There were two modifications of pillboxes using the Panther turret: Pantherturm I (Stahluntersatz) - the turret of the tank was mounted on a chase mounted on an armored base welded from 80 mm thick armor sheets, with a 100 mm base thickness. The foundation itself consisted of two sections - residential and combat. Upper was fighting, and on it was installed the tower, where was the ammunition. The lower compartment was intended for the rest of the DOT team. It had two exits, the first - through a secret door to the outside, the second - into the transitional section to the fighting compartment.

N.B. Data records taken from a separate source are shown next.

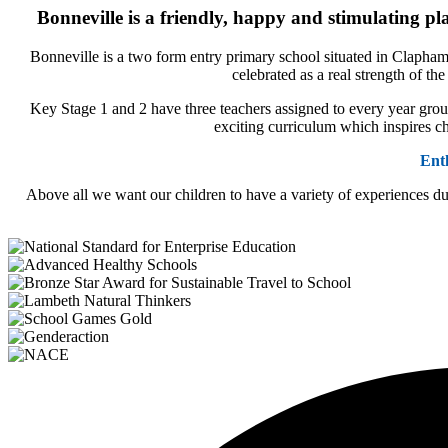
Bonneville is a friendly, happy and stimulating pl
Bonneville is a two form entry primary school situated in Clapham
celebrated as a real strength of t
Key Stage 1 and 2 have three teachers assigned to every year group
exciting curriculum which inspires ch
Ent
Above all we want our children to have a variety of experiences du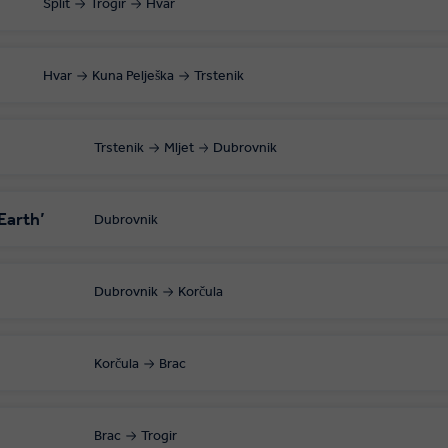
Split
Trogir
Hvar
Hvar
Kuna Pelješka
Trstenik
Trstenik
Mljet
Dubrovnik
Earth’
Dubrovnik
Dubrovnik
Korčula
Korčula
Brac
Brac
Trogir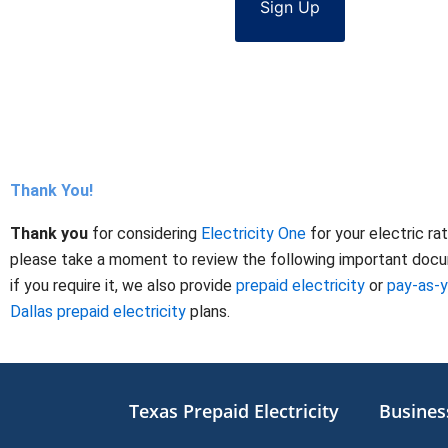
Sign Up
Thank You!
Thank you
for considering
Electricity One
for your electric ra
please take a moment to review the following important docume
if you require it, we also provide
prepaid electricity
or
pay-as-
Dallas prepaid electricity
plans.
Texas Prepaid Electricity
Business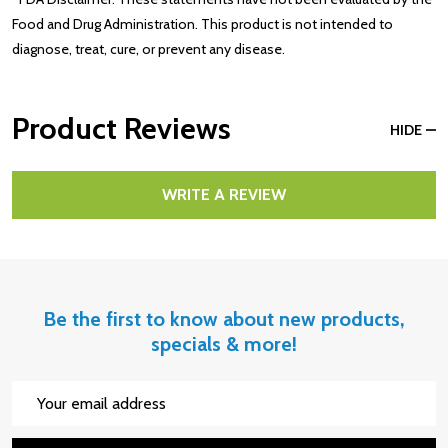
Food and Drug Administration. This product is not intended to
diagnose, treat, cure, or prevent any disease.
Product Reviews
HIDE
WRITE A REVIEW
Be the first to know about new products,
specials & more!
Email
Address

Tower from the "Panther" on the box base. "Line Gotha", September 1944 of the year.
The Pantherturm III (Betonsockel) is a variant of a bunker with a concrete base, which differed from the Pantherturm I only in the increased size of reinforced concrete compartments, but it had no special structural differences.
Also produced simplified modifications of pillboxes with towers only in the upper fighting compartment. This project included the installation of the tower on the armored box with access through the hatch, and with four brackets in the corners for the hooks of the crane. The box with the tower was transported in the back of a truck. At the site, it was removed by a crane and installed in a hole that had been opened in advance, and covered with excavated soil. The tower, therefore, was flush with the ground and became unobtrusive. Very often, the Germans put them at the crossroads of streets or somewhere on the lawn on the side. Due to the fact that the engine of such towers was absent, the tower was turned exclusively by hand, that is, slowly.
The armored box with a turret from the Panther tank, of the Pantherturm I (Stahluntersatz) type.
All types of these firing points were used on the Atlantic Wall, on the Goth Line in Italy, on the Eastern Front, and also on the streets and squares of German cities. Often, damaged Panther tanks buried in the turret were used as pillboxes.
Another armored box with a tower from the "Panther" (simplified version). To make it more even, a log was planted under it.
At the end of March 1945, the 268 Pantherturm-DOTs were produced. But, of course, if there was a tank available with a broken chassis, but the whole tower, it could also be removed and used in such an installation. Inside the concrete casemate even beds were provided for rest. So, theoretically, such a stationary tower could resist long enough.
Very interesting photo. On it, the Alecto self-propelled guns based on the Tetrarch airborne tank pass by the Panther without wheels installed at the side of the road.
Sometimes such “boxes with towers” were mounted on railway platforms, which turned the train with them into a kind of armored train.